Li dia desses que uma pesquisa americana comprovou que ter amigos fortalece o sistema vascular. Nesses nove meses, meus amigos não só me fortaleceram, mas tomei emprestado deles seus próprios corações. Ao me ajudarem a viver essa dura realidade , tornaram os meus dias pesados mais leves com uma simples mensagem, com um telefonema, uma oração, um abraço, um olhar.
Dessa forma, os meus verdadeiros amigos “sentiram” comigo o desespero do diagnóstico do câncer, as dores da cirurgia, o mal-estar de cada sessão de quimioterapia, a rotina durante as sessões diárias de radioterapia, o alívio com o término do tratamento e, sobretudo, a esperança diária de superar.
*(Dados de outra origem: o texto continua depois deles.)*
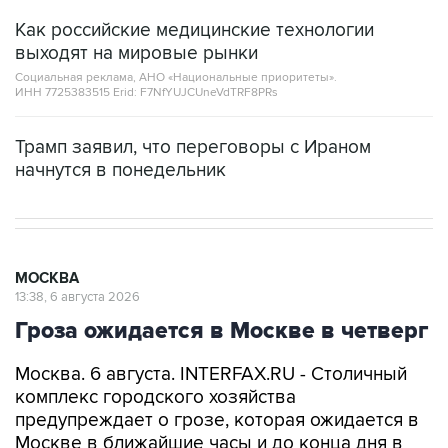
Как российские медицинские технологии
выходят на мировые рынки
Социальная реклама, АНО «Национальные приоритеты».
ИНН 7725383515 Erid: F7NfYUJCUneVdTRF8PRs
Трамп заявил, что переговоры с Ираном
начнутся в понедельник
МОСКВА
13:38, 6 августа 2026
Гроза ожидается в Москве в четверг
Москва. 6 августа. INTERFAX.RU - Столичный
комплекс городского хозяйства
предупреждает о грозе, которая ожидается в
Москве в ближайшие часы и до конца дня в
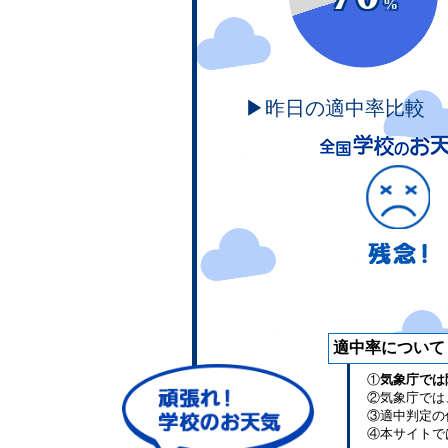
%
▶昨日の適中率比較
適中率について
①
気象庁では
②気象庁では
③適中判定の
④本サイトで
Quero encorajar àquelas pessoas que se encontram com algum tipo de neoplasia: tenham fé, lutem, sejam guerreiros (as) nessa tarefa. Àqueles, que possuem familiares com a doença: sejam sensíveis, tolerantes, amáveis, respeitosos, pacientes e usem de palavras de fé e otimismo, sempre. Aos médicos: é preciso tirar essa blindagem de indiferença e insensibilidade no trato com os pacientes. Sejam sensíveis, lembrem-se que o fardo é pesadíssimo, e vocês são instrumentos para uma jornada que vai precisar de apoio, solidariedade e humanidade.
É com esses ingredientes que hoje eu posso dizer: neste “mundo dos que sentem” a sensibilidade de minha família, meus médicos e meus amigos me curam a cada dia.